Sometimes it's more peaceful spending time with his 7-year-old brother, who can at least hold a conversation. OK it's generally about Harry Potter or sharks, but that's cool, to a point, when I then I trade the pair of them in for their 2-year-old cousin who simply runs about giggling, throws stuff in the toilet and yells "wheeeee" a lot.
You know when she's been visiting because the lawn is littered with things she's found interesting, hiked off with and discarded for the next thing. Sort of like a magpie, but pink, chubby and flightless.
That's why, at 4am on a recent morning, I was trudging about on the front lawn with a torch looking for one shoe.
I don't normally concern myself with lost shoes at 4am but we were leaving to drive to Wellington at 4.30am, a trip I really felt warranted the wearing of two shoes. Preferably matching.
The shoe I was searching for was not helping matters by being a black shoe.
I remembered seeing it in the hands of the giggling toddler the previous evening and thinking "she won't take it far" as she headed out the back door.
Well I don't know if she's taken it far or not, now, as I can't find it.
By the light of my torch I did find my walking stick, which she actually hadn't taken far, a cricket bat, Frank the Cat, a dead bird that posed very convincingly as a black shoe until I got close, and a really fat hedgehog.
The hedgehog was trying to heave itself up the front steps to raid the dog biscuit bowl.

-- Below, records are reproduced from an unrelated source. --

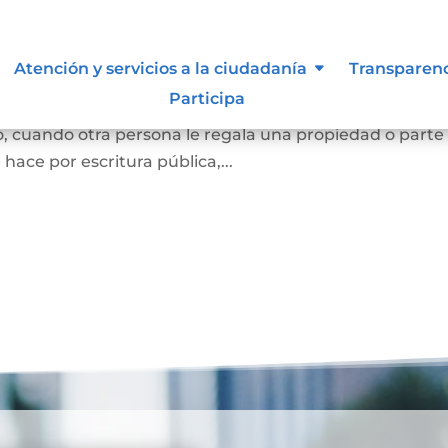
Atención y servicios a la ciudadanía
Transparen
Participa
e una persona se convierta en dueña de una vivienda, lo
, cuando otra persona le regala una propiedad o parte
e hace por escritura pública,...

It looked embarrassed and a bit guilty, caught out mid-heave, and I took pity on it and put a few dog bikkies on the bottom step to save it the effort.
But I didn't find the shoe.
I'll put the grandsons to work looking for it when they come round this weekend.
One of them will explain at length how Harry Potter lost his firebolt and his trunk when they fell out of a flying motorbike, then tell me I wouldn't have lost my shoe if I was a shark.
The other one will just ask me "why?"